Similar gene loss events are not apparent in the Angiosperm III gene lineage, and, instead, duplications are prominent (Figure 3). These have occurred in both asterid and rosid taxa (i.e., Arabidopsis, Helianthus annuus, Lactuca sativa, legumes, Manihot esculenta, Populus trichocarpa, and Solanaceae), as well as the monocot Zea mays, and several coincide with postulated WGD events (Table 1). As discussed above, one descendant lineage of the Group II “angiosperm” duplication has been almost completely lost but its sister lineage has diversified extensively in angiosperms. In this gene-rich lineage, 38 species encode at least 107 GSK3 genes with duplications coinciding with nine of the 15 postulated WGD events, including the core eudicot “hexaploidy” event [likely two closely placed WGD; 19, 21, 22] (Figure 4). The two subclades of Angiosperm I genes have had contrasting evolutionary histories (Figure 5). All major angiosperm lineages are represented in the Angiosperm I-1 lineage, but the I-2 lineage was apparently lost early in the evolution of the monocots. Only Acorus, the sister group of other monocots, is represented in this lineage. The precise timing of this gene loss remains to be determined, but absence from available sequenced monocot genomes (i.e., Brachypodium distachyon, Oryza sativa, Setaria italica, Sorghum bicolor, and Zea mays) indicates loss prior to the origin of the Poaceae. More globally, the Angiosperm I-1 lineage has experienced a dramatic expansion in gene copy number relative to Angiosperm I-2, and seven duplication events coincide with postulated WGD events during angiosperm diversification (Table 1). For example, the WGD responsible for the ancestral “hexaploidy” of core eudicots [23–25] is evident as duplicate clades including Vitis vinifera, Fabidae, Malvidae, Lamiideae, and Campanulidae. As no such duplications are evident in Angiosperm I-2, widespread loss of duplicates must have followed WGD in this gene lineage.
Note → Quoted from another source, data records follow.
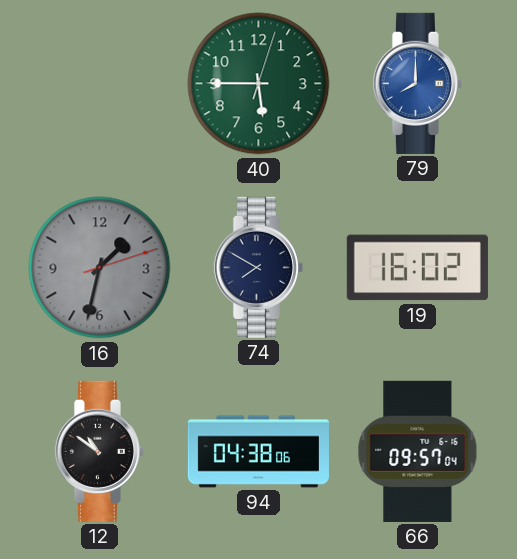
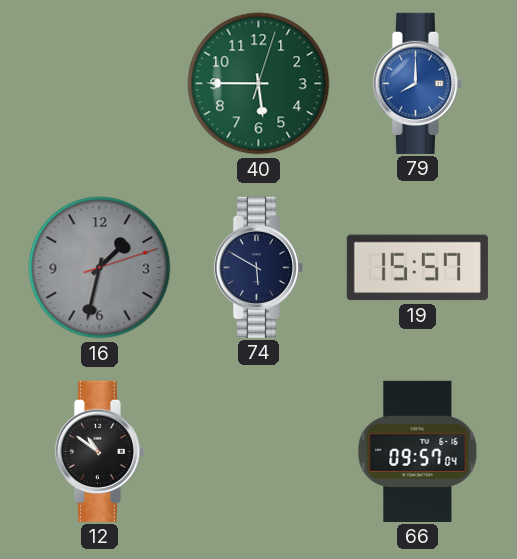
74: 7:50 -> 5:50
19: 16:02 -> 15:57
94: 04:38 -> none
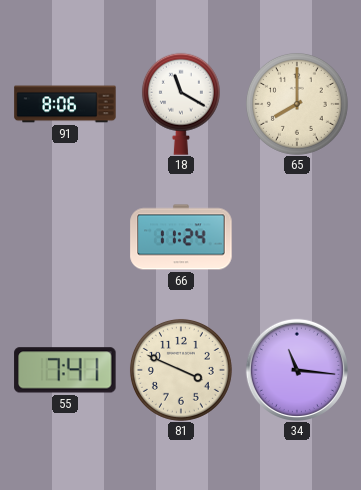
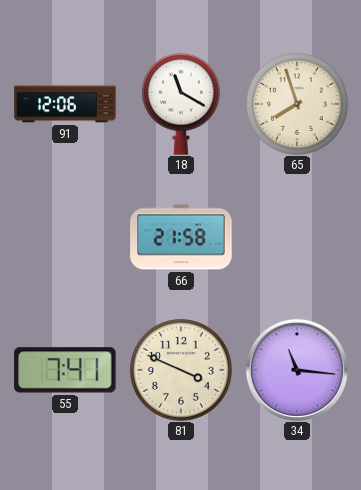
91: 8:06 -> 12:06
65: 8:00 -> 7:57
66: 11:24 -> 21:58
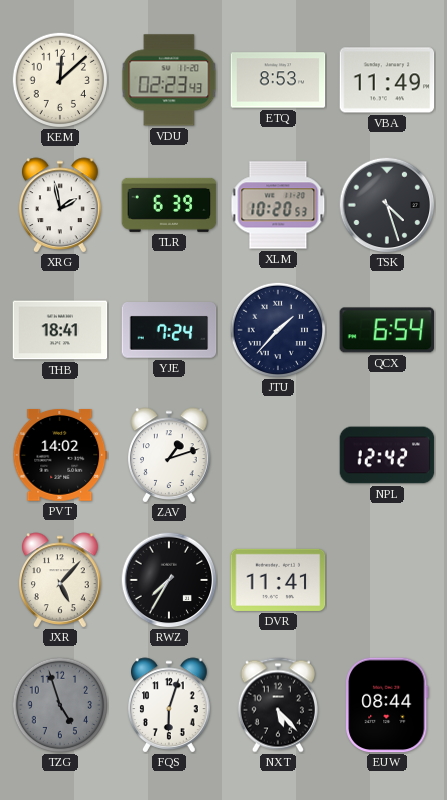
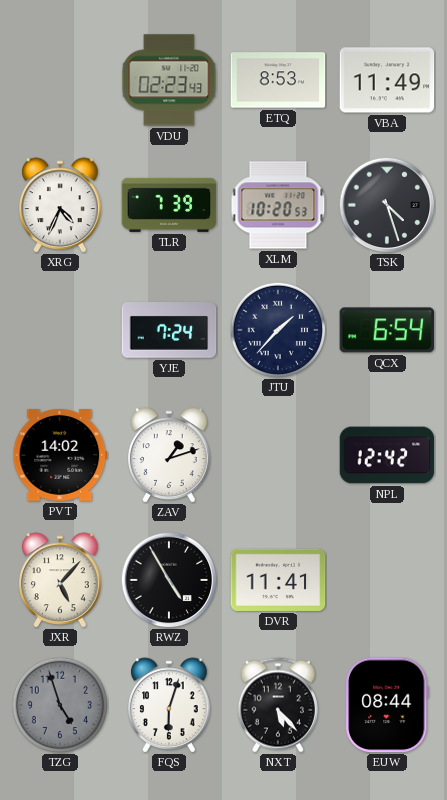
KEM: 12:08 -> none
XRG: 1:58 -> 4:34
TLR: 6:39 -> 7:39
THB: 18:41 -> none
RWZ: 7:35 -> 4:55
Evolution of GSK3 gene expression in seed plants
To assess the evolution of GSK3 gene expression and, by inference, function, we examined gene expression levels in a functionally diverse set of tissues, including roots, aerial vegetative shoots, and reproductive organs, in six seed plant species (Figure 6). Members of most GSK3 gene lineages are expressed in almost all tissues examined, supporting their involvement in a wide variety of biological processes. However, these expression data also reveal several instances of tissue preferential expression that suggest roles in specific developmental programs.
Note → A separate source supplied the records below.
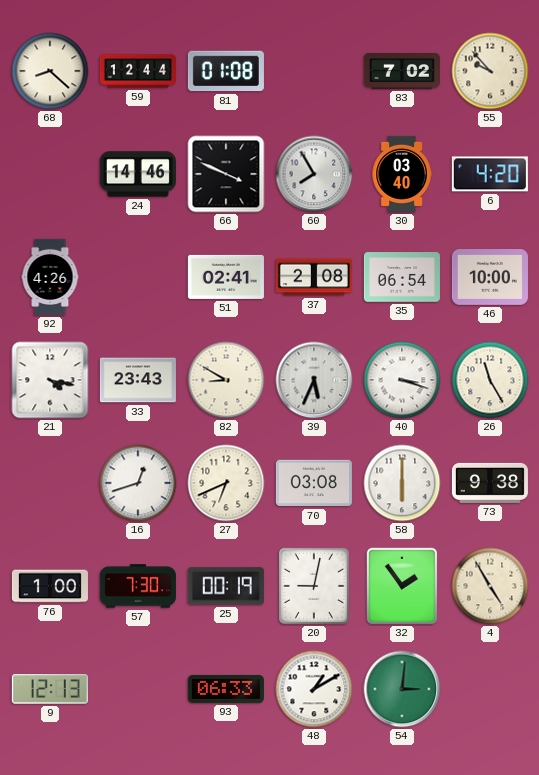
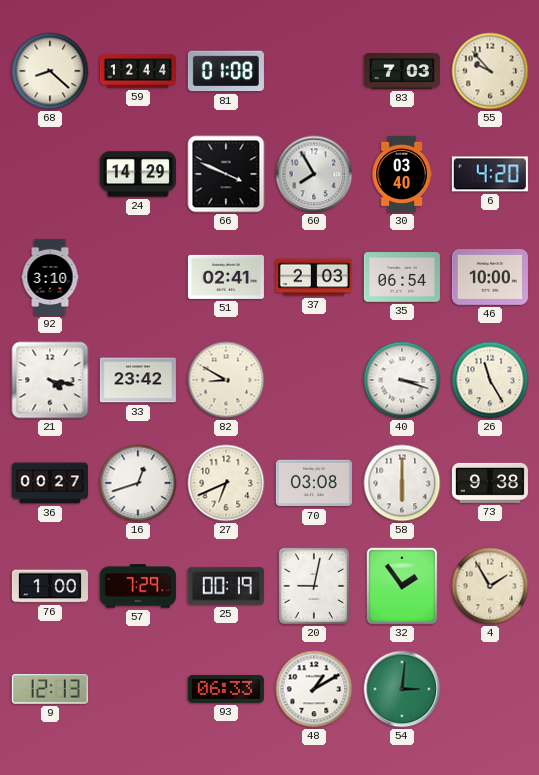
83: 7:02 -> 7:03
24: 14:46 -> 14:29
92: 4:26 -> 3:10
37: 2:08 -> 2:03
33: 23:43 -> 23:42
39: 5:34 -> none
36: none -> 00:27
57: 7:30 -> 7:29
4: 4:55 -> 1:55
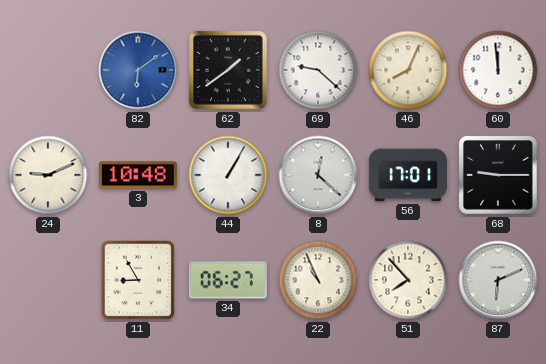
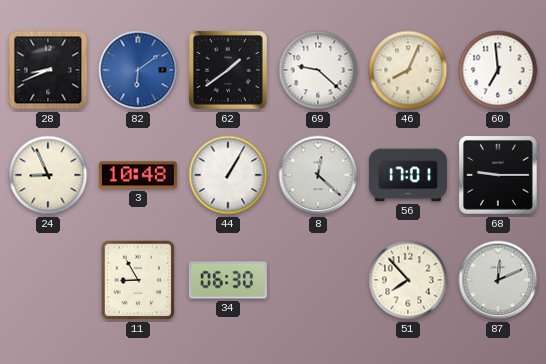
28: none -> 8:41
60: 11:59 -> 6:59
24: 9:11 -> 8:56
34: 06:27 -> 06:30
22: 10:56 -> none
87: 6:11 -> 12:11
Of the three Arabidopsis genes implicated in floral development, the roles of Group I genes, AtSK11 and AtSK12, have been confirmed genetically , Notably, Group I-1genes from Aristolochia, Liriodendron, Persea, and Nuphar exhibit floral-preferential expression, suggesting that the floral function of AtSK11 and AtSK12 (recent duplicates in Group I-1) may be evolutionarily conserved in most angiosperms. The Amborella Group I-1 gene is also expressed in flowers, but appears to be preferentially expressed in roots. Similarly, Group I genes from Zamia are expressed at comparable levels in both vegetative and reproductive tissues. These expression patterns suggest an evolutionary conserved shift to flower preferential expression by Group I-1 GSK3 genes after the divergence of Amborella from other angiosperms.
Seedling lethality in mutants  have obscured the precise function of AtSK31 (a Group III gene). According to the microarray data, AtSK31 is specifically expressed during the latter stages of floral development, where it is closely associated with pollen development in mature stamens . Other Group III genes do not exhibit congruent expression patterns. The Aristolochia homolog of AtSK31 is up-regulated in leaves as well as fruits, but all other angiosperm Group III genes, including AtSK32 (the paralog of AtSK31), show relatively even expression levels across multiple floral and vegetative tissues. The floral function of AtSK31 is therefore likely to be an example of neo-functionalization after the duplication event that produced paralogous Group III loci in Arabidopsis. Approximately two-fold up-regulation of a Zamia Group IV gene in open female cones and seeds relative to other tissues may represent another example of independent recruitment of a GSK3 gene to a role in reproduction; in a gymnosperm in this instance.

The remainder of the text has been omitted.